Task details: Only the pictures are to be left out, and the rest of the entries should be reproduced exactly.

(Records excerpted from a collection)
========

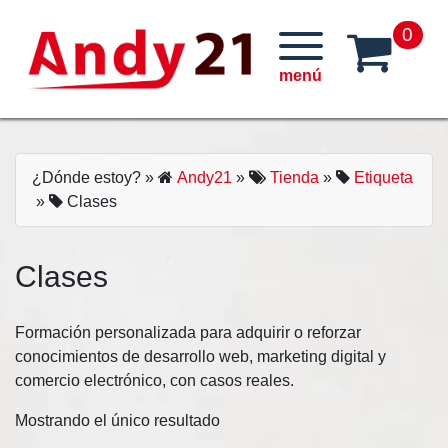
Skip
0
to
content
¿Dónde estoy?
»
Andy21
»
Tienda
»
Etiqueta
»
Clases
Clases
Formación personalizada para adquirir o reforzar
conocimientos de desarrollo web, marketing digital y
comercio electrónico, con casos reales.
Mostrando el único resultado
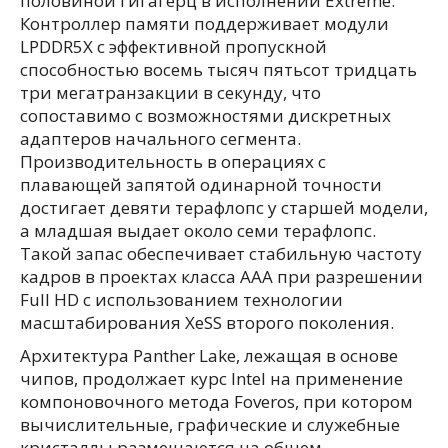
половиной гигагерц в исполнении Extreme.
Контроллер памяти поддерживает модули
LPDDR5X с эффективной пропускной
способностью восемь тысяч пятьсот тридцать
три мегатранзакции в секунду, что
сопоставимо с возможностями дискретных
адаптеров начального сегмента.
Производительность в операциях с
плавающей запятой одинарной точности
достигает девяти терафлопс у старшей модели,
а младшая выдает около семи терафлопс.
Такой запас обеспечивает стабильную частоту
кадров в проектах класса ААА при разрешении
Full HD с использованием технологии
масштабирования XeSS второго поколения.
Архитектура Panther Lake, лежащая в основе
чипов, продолжает курс Intel на применение
компоновочного метода Foveros, при котором
вычислительные, графические и служебные
кристаллы размещаются на общем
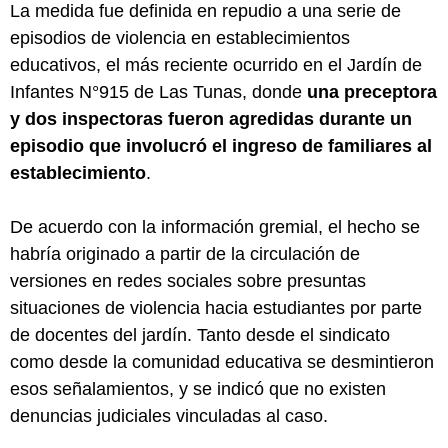
La medida fue definida en repudio a una serie de
episodios de violencia en establecimientos
educativos, el más reciente ocurrido en el Jardín de
Infantes N°915 de Las Tunas, donde
una preceptora
y dos inspectoras fueron agredidas durante un
episodio que involucró el ingreso de familiares al
establecimiento
.
De acuerdo con la información gremial, el hecho se
habría originado a partir de la circulación de
versiones en redes sociales sobre presuntas
situaciones de violencia hacia estudiantes por parte
de docentes del jardín. Tanto desde el sindicato
como desde la comunidad educativa se desmintieron
esos señalamientos, y se indicó que no existen
denuncias judiciales vinculadas al caso.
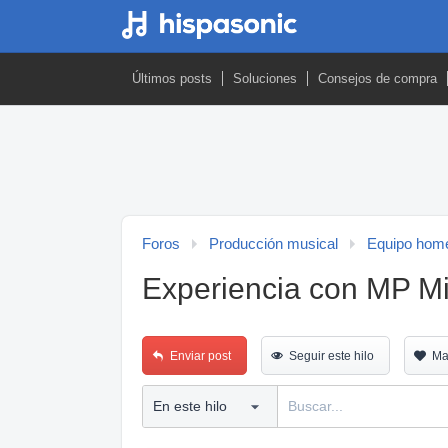
Últimos posts
Soluciones
Consejos de compra
Foros
Producción musical
Equipo home
Experiencia con MP Mid
Enviar post
Seguir este hilo
Ma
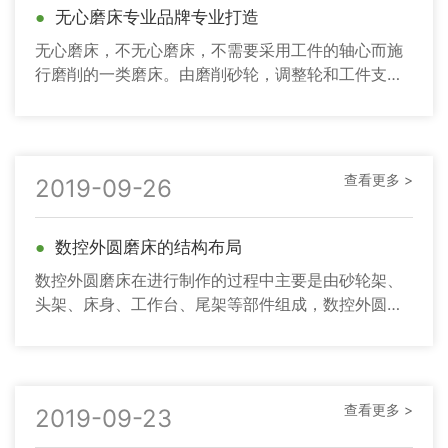
●
无心磨床专业品牌专业打造
无心磨床，不无心磨床，不需要采用工件的轴心而施
行磨削的一类磨床。由磨削砂轮，调整轮和工件支架
三个机构构成，其中磨削砂轮实际担任磨削的工作，
调整轮控制工件的旋转，
查看更多 >
2019-09-26
●
数控外圆磨床的结构布局
数控外圆磨床在进行制作的过程中主要是由砂轮架、
头架、床身、工作台、尾架等部件组成，数控外圆磨
床的床身采用大圆孔、鱼翅形筋板，经长期使用，机
床动刚度、静刚度均好。
查看更多 >
2019-09-23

========

Written answer:
Skip
0
to
content
¿Dónde estoy?
»
Andy21
»
Tienda
»
Etiqueta
»
Clases
Clases
Formación personalizada para adquirir o reforzar
conocimientos de desarrollo web, marketing digital y
comercio electrónico, con casos reales.
Mostrando el único resultado
половиной гигагерц в исполнении Extreme.
Контроллер памяти поддерживает модули
LPDDR5X с эффективной пропускной
способностью восемь тысяч пятьсот тридцать
три мегатранзакции в секунду, что
сопоставимо с возможностями дискретных
адаптеров начального сегмента.
Производительность в операциях с
плавающей запятой одинарной точности
достигает девяти терафлопс у старшей модели,
а младшая выдает около семи терафлопс.
Такой запас обеспечивает стабильную частоту
кадров в проектах класса ААА при разрешении
Full HD с использованием технологии
масштабирования XeSS второго поколения.
Архитектура Panther Lake, лежащая в основе
чипов, продолжает курс Intel на применение
компоновочного метода Foveros, при котором
вычислительные, графические и служебные
кристаллы размещаются на общем
La medida fue definida en repudio a una serie de
episodios de violencia en establecimientos
educativos, el más reciente ocurrido en el Jardín de
Infantes N°915 de Las Tunas, donde
una preceptora
y dos inspectoras fueron agredidas durante un
episodio que involucró el ingreso de familiares al
establecimiento
.
De acuerdo con la información gremial, el hecho se
habría originado a partir de la circulación de
versiones en redes sociales sobre presuntas
situaciones de violencia hacia estudiantes por parte
de docentes del jardín. Tanto desde el sindicato
como desde la comunidad educativa se desmintieron
esos señalamientos, y se indicó que no existen
denuncias judiciales vinculadas al caso.
Últimos posts
Soluciones
Consejos de compra
Foros
Producción musical
Equipo home
Experiencia con MP Mid
Enviar post
Seguir este hilo
Ma
●
无心磨床专业品牌专业打造
无心磨床，不无心磨床，不需要采用工件的轴心而施
行磨削的一类磨床。由磨削砂轮，调整轮和工件支架
三个机构构成，其中磨削砂轮实际担任磨削的工作，
调整轮控制工件的旋转，
查看更多 >
2019-09-26
●
数控外圆磨床的结构布局
数控外圆磨床在进行制作的过程中主要是由砂轮架、
头架、床身、工作台、尾架等部件组成，数控外圆磨
床的床身采用大圆孔、鱼翅形筋板，经长期使用，机
床动刚度、静刚度均好。
查看更多 >
2019-09-23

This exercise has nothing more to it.